--- Given records Enclosed Below ---
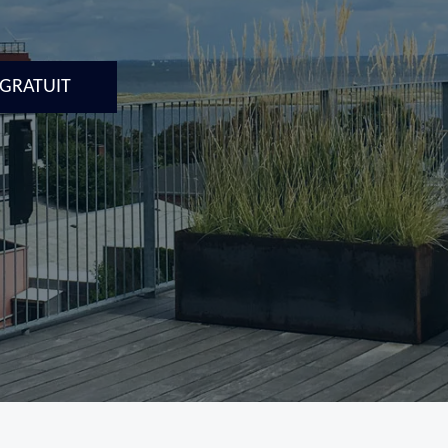
 GRATUIT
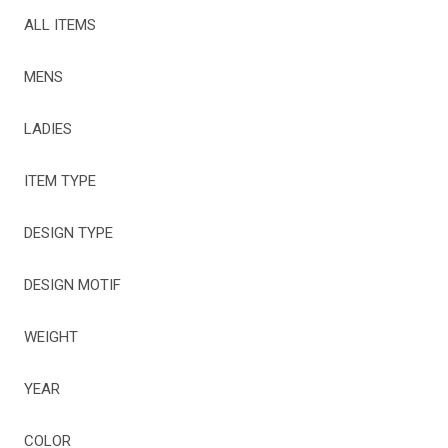
ALL ITEMS
MENS
LADIES
ITEM TYPE
DESIGN TYPE
DESIGN MOTIF
WEIGHT
YEAR
COLOR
--- End of Enclosed Given records ---
▶ Brief: Each line above is to be copied exactly, and the pictures are to be dropped.

▶ Exercise result:
 GRATUIT
ALL ITEMS
MENS
LADIES
ITEM TYPE
DESIGN TYPE
DESIGN MOTIF
WEIGHT
YEAR
COLOR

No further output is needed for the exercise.